→ Task details:
The answer should match the entries below word for word, minus their pictures.

------ Exercise materials

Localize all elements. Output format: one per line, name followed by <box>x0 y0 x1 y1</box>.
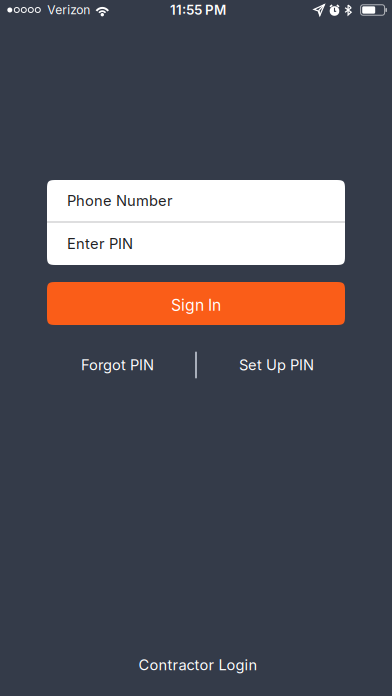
staticText: 11:55 PM <box>170 2 226 18</box>
staticText: Verizon <box>47 3 90 17</box>
staticText: Phone Number <box>67 192 173 210</box>
staticText: Sign In <box>171 296 221 314</box>
staticText: Contractor Login <box>138 656 258 674</box>
staticText: Set Up PIN <box>239 356 314 374</box>
staticText: Enter PIN <box>67 235 133 253</box>
button[interactable]: Set Up PIN <box>202 351 350 379</box>
button[interactable]: Phone Number <box>47 180 345 222</box>
button[interactable]: Forgot PIN <box>44 351 192 379</box>
staticText: Forgot PIN <box>81 356 154 374</box>
button[interactable]: Contractor Login <box>96 650 296 680</box>
button[interactable]: Sign In <box>47 282 345 325</box>
button[interactable]: Enter PIN <box>47 222 345 265</box>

------------

→ Result of the task:
Localize all elements. Output format: one per line, name followed by <box>x0 y0 x1 y1</box>.
staticText: 11:55 PM <box>170 2 226 18</box>
staticText: Verizon <box>47 3 90 17</box>
staticText: Phone Number <box>67 192 173 210</box>
staticText: Sign In <box>171 296 221 314</box>
staticText: Contractor Login <box>138 656 258 674</box>
staticText: Set Up PIN <box>239 356 314 374</box>
staticText: Enter PIN <box>67 235 133 253</box>
button[interactable]: Set Up PIN <box>202 351 350 379</box>
button[interactable]: Phone Number <box>47 180 345 222</box>
button[interactable]: Forgot PIN <box>44 351 192 379</box>
staticText: Forgot PIN <box>81 356 154 374</box>
button[interactable]: Contractor Login <box>96 650 296 680</box>
button[interactable]: Sign In <box>47 282 345 325</box>
button[interactable]: Enter PIN <box>47 222 345 265</box>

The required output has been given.